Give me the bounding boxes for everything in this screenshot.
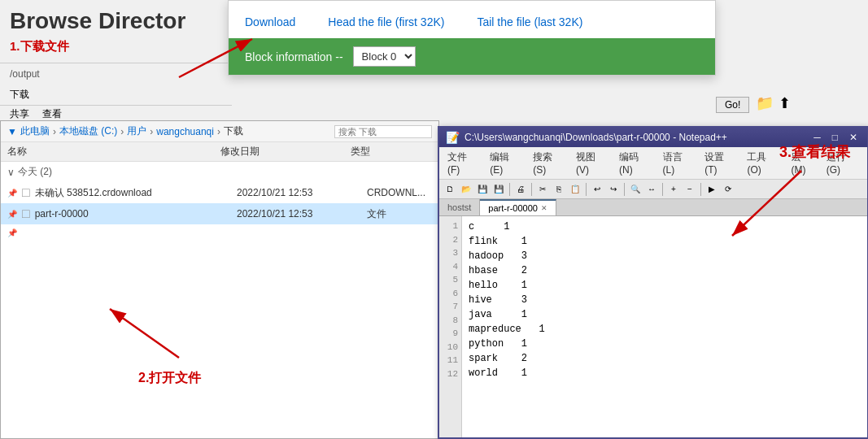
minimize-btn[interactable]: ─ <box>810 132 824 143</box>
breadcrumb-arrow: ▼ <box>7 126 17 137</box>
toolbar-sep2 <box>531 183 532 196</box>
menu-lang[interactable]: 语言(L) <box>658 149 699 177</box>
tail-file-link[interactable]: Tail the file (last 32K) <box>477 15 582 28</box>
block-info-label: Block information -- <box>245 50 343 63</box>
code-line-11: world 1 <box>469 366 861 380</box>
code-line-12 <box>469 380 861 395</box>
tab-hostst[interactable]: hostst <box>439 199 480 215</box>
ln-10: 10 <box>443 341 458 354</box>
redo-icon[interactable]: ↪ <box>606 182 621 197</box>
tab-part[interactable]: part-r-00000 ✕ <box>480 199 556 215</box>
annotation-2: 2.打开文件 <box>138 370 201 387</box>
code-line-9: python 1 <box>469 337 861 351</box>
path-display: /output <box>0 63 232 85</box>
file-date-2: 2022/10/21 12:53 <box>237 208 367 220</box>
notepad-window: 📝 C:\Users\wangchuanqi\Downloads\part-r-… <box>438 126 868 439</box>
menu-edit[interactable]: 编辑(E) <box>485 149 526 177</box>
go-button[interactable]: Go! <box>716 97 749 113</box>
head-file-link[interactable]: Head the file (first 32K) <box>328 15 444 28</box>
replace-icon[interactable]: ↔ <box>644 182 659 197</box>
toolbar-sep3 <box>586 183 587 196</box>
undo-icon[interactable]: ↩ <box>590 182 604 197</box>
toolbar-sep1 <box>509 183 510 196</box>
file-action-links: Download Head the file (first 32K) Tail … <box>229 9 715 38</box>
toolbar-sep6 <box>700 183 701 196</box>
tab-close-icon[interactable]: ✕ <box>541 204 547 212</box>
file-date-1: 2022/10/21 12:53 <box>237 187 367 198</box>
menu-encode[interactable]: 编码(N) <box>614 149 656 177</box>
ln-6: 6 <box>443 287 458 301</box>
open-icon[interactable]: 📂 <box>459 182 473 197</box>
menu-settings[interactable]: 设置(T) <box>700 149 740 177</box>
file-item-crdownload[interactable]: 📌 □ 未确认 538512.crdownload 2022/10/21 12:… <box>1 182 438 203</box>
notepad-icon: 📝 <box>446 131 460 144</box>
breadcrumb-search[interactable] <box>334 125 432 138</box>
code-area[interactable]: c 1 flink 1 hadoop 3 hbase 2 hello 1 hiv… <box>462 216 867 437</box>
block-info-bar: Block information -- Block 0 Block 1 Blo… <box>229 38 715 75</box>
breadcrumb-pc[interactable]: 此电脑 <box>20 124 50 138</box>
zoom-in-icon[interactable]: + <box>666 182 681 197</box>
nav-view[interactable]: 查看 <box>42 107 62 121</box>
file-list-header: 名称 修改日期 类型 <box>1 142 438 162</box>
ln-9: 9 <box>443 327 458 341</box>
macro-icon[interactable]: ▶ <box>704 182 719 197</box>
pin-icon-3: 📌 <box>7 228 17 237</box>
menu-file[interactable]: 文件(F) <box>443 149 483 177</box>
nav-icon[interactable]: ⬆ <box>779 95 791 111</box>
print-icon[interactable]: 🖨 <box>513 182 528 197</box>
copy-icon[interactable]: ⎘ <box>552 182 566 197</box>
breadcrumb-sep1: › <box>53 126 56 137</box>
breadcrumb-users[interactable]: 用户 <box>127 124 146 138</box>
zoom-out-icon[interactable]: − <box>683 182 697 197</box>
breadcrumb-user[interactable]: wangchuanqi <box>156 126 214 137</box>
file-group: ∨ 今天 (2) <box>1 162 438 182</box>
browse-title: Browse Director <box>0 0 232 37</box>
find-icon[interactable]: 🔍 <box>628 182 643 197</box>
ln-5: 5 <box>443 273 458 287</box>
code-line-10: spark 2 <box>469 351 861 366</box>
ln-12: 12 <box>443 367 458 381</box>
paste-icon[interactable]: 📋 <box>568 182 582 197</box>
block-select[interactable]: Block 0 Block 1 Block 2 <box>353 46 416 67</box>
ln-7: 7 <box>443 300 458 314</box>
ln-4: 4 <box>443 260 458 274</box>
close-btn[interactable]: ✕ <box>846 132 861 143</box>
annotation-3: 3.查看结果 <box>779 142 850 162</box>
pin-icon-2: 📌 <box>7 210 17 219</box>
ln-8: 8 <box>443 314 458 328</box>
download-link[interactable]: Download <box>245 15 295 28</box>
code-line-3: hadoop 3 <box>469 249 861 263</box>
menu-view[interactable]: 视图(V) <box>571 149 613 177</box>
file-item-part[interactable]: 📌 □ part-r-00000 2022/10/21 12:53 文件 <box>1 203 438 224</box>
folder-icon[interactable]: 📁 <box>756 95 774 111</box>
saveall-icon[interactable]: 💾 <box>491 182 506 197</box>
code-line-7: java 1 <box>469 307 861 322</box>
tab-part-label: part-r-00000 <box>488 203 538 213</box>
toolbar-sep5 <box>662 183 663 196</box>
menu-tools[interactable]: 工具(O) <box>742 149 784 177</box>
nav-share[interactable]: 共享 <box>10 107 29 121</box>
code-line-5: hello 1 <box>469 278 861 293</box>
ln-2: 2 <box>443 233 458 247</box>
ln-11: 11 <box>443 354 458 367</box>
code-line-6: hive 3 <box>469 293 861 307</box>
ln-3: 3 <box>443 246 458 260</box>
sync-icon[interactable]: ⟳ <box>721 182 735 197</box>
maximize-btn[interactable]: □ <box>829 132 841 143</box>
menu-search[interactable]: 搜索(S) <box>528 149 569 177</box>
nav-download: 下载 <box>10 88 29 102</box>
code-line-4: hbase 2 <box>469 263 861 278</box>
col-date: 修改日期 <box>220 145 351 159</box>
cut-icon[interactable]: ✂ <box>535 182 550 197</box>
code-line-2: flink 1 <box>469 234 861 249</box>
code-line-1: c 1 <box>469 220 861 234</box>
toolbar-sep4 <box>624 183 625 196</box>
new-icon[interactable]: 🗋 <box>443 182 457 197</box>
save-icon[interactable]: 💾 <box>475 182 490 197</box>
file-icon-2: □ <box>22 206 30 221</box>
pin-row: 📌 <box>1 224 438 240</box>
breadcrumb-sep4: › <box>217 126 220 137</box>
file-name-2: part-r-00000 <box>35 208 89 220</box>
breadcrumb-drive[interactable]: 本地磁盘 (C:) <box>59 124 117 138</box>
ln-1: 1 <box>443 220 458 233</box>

──────

*THE TASK*. Retype the entries verbatim and drop the pictures.

*FINISHED TASK*.
Give me the bounding boxes for everything in this screenshot.
minimize-btn[interactable]: ─ <box>810 132 824 143</box>
breadcrumb-arrow: ▼ <box>7 126 17 137</box>
toolbar-sep2 <box>531 183 532 196</box>
menu-lang[interactable]: 语言(L) <box>658 149 699 177</box>
tail-file-link[interactable]: Tail the file (last 32K) <box>477 15 582 28</box>
block-info-label: Block information -- <box>245 50 343 63</box>
code-line-11: world 1 <box>469 366 861 380</box>
code-line-12 <box>469 380 861 395</box>
tab-hostst[interactable]: hostst <box>439 199 480 215</box>
ln-10: 10 <box>443 341 458 354</box>
redo-icon[interactable]: ↪ <box>606 182 621 197</box>
tab-part[interactable]: part-r-00000 ✕ <box>480 199 556 215</box>
annotation-2: 2.打开文件 <box>138 370 201 387</box>
code-line-9: python 1 <box>469 337 861 351</box>
path-display: /output <box>0 63 232 85</box>
file-date-2: 2022/10/21 12:53 <box>237 208 367 220</box>
notepad-window: 📝 C:\Users\wangchuanqi\Downloads\part-r-… <box>438 126 868 439</box>
menu-edit[interactable]: 编辑(E) <box>485 149 526 177</box>
go-button[interactable]: Go! <box>716 97 749 113</box>
head-file-link[interactable]: Head the file (first 32K) <box>328 15 444 28</box>
replace-icon[interactable]: ↔ <box>644 182 659 197</box>
toolbar-sep3 <box>586 183 587 196</box>
undo-icon[interactable]: ↩ <box>590 182 604 197</box>
toolbar-sep1 <box>509 183 510 196</box>
file-action-links: Download Head the file (first 32K) Tail … <box>229 9 715 38</box>
toolbar-sep6 <box>700 183 701 196</box>
tab-close-icon[interactable]: ✕ <box>541 204 547 212</box>
file-date-1: 2022/10/21 12:53 <box>237 187 367 198</box>
menu-encode[interactable]: 编码(N) <box>614 149 656 177</box>
ln-6: 6 <box>443 287 458 301</box>
open-icon[interactable]: 📂 <box>459 182 473 197</box>
menu-settings[interactable]: 设置(T) <box>700 149 740 177</box>
file-item-crdownload[interactable]: 📌 □ 未确认 538512.crdownload 2022/10/21 12:… <box>1 182 438 203</box>
notepad-icon: 📝 <box>446 131 460 144</box>
breadcrumb-search[interactable] <box>334 125 432 138</box>
code-area[interactable]: c 1 flink 1 hadoop 3 hbase 2 hello 1 hiv… <box>462 216 867 437</box>
block-info-bar: Block information -- Block 0 Block 1 Blo… <box>229 38 715 75</box>
breadcrumb-pc[interactable]: 此电脑 <box>20 124 50 138</box>
zoom-in-icon[interactable]: + <box>666 182 681 197</box>
nav-view[interactable]: 查看 <box>42 107 62 121</box>
file-list-header: 名称 修改日期 类型 <box>1 142 438 162</box>
ln-9: 9 <box>443 327 458 341</box>
macro-icon[interactable]: ▶ <box>704 182 719 197</box>
pin-icon-3: 📌 <box>7 228 17 237</box>
menu-file[interactable]: 文件(F) <box>443 149 483 177</box>
nav-icon[interactable]: ⬆ <box>779 95 791 111</box>
print-icon[interactable]: 🖨 <box>513 182 528 197</box>
copy-icon[interactable]: ⎘ <box>552 182 566 197</box>
breadcrumb-sep1: › <box>53 126 56 137</box>
breadcrumb-users[interactable]: 用户 <box>127 124 146 138</box>
zoom-out-icon[interactable]: − <box>683 182 697 197</box>
breadcrumb-user[interactable]: wangchuanqi <box>156 126 214 137</box>
file-group: ∨ 今天 (2) <box>1 162 438 182</box>
browse-title: Browse Director <box>0 0 232 37</box>
find-icon[interactable]: 🔍 <box>628 182 643 197</box>
ln-5: 5 <box>443 273 458 287</box>
code-line-10: spark 2 <box>469 351 861 366</box>
ln-12: 12 <box>443 367 458 381</box>
paste-icon[interactable]: 📋 <box>568 182 582 197</box>
block-select[interactable]: Block 0 Block 1 Block 2 <box>353 46 416 67</box>
ln-7: 7 <box>443 300 458 314</box>
ln-4: 4 <box>443 260 458 274</box>
close-btn[interactable]: ✕ <box>846 132 861 143</box>
annotation-3: 3.查看结果 <box>779 142 850 162</box>
pin-icon-2: 📌 <box>7 210 17 219</box>
ln-8: 8 <box>443 314 458 328</box>
download-link[interactable]: Download <box>245 15 295 28</box>
code-line-3: hadoop 3 <box>469 249 861 263</box>
menu-view[interactable]: 视图(V) <box>571 149 613 177</box>
file-item-part[interactable]: 📌 □ part-r-00000 2022/10/21 12:53 文件 <box>1 203 438 224</box>
folder-icon[interactable]: 📁 <box>756 95 774 111</box>
saveall-icon[interactable]: 💾 <box>491 182 506 197</box>
code-line-7: java 1 <box>469 307 861 322</box>
tab-part-label: part-r-00000 <box>488 203 538 213</box>
toolbar-sep5 <box>662 183 663 196</box>
menu-tools[interactable]: 工具(O) <box>742 149 784 177</box>
nav-share[interactable]: 共享 <box>10 107 29 121</box>
code-line-5: hello 1 <box>469 278 861 293</box>
ln-2: 2 <box>443 233 458 247</box>
ln-11: 11 <box>443 354 458 367</box>
code-line-6: hive 3 <box>469 293 861 307</box>
ln-3: 3 <box>443 246 458 260</box>
sync-icon[interactable]: ⟳ <box>721 182 735 197</box>
maximize-btn[interactable]: □ <box>829 132 841 143</box>
menu-search[interactable]: 搜索(S) <box>528 149 569 177</box>
nav-download: 下载 <box>10 88 29 102</box>
code-line-4: hbase 2 <box>469 263 861 278</box>
col-date: 修改日期 <box>220 145 351 159</box>
cut-icon[interactable]: ✂ <box>535 182 550 197</box>
code-line-2: flink 1 <box>469 234 861 249</box>
code-line-1: c 1 <box>469 220 861 234</box>
toolbar-sep4 <box>624 183 625 196</box>
new-icon[interactable]: 🗋 <box>443 182 457 197</box>
save-icon[interactable]: 💾 <box>475 182 490 197</box>
file-icon-2: □ <box>22 206 30 221</box>
pin-row: 📌 <box>1 224 438 240</box>
breadcrumb-sep4: › <box>217 126 220 137</box>
file-name-2: part-r-00000 <box>35 208 89 220</box>
breadcrumb-drive[interactable]: 本地磁盘 (C:) <box>59 124 117 138</box>
ln-1: 1 <box>443 220 458 233</box>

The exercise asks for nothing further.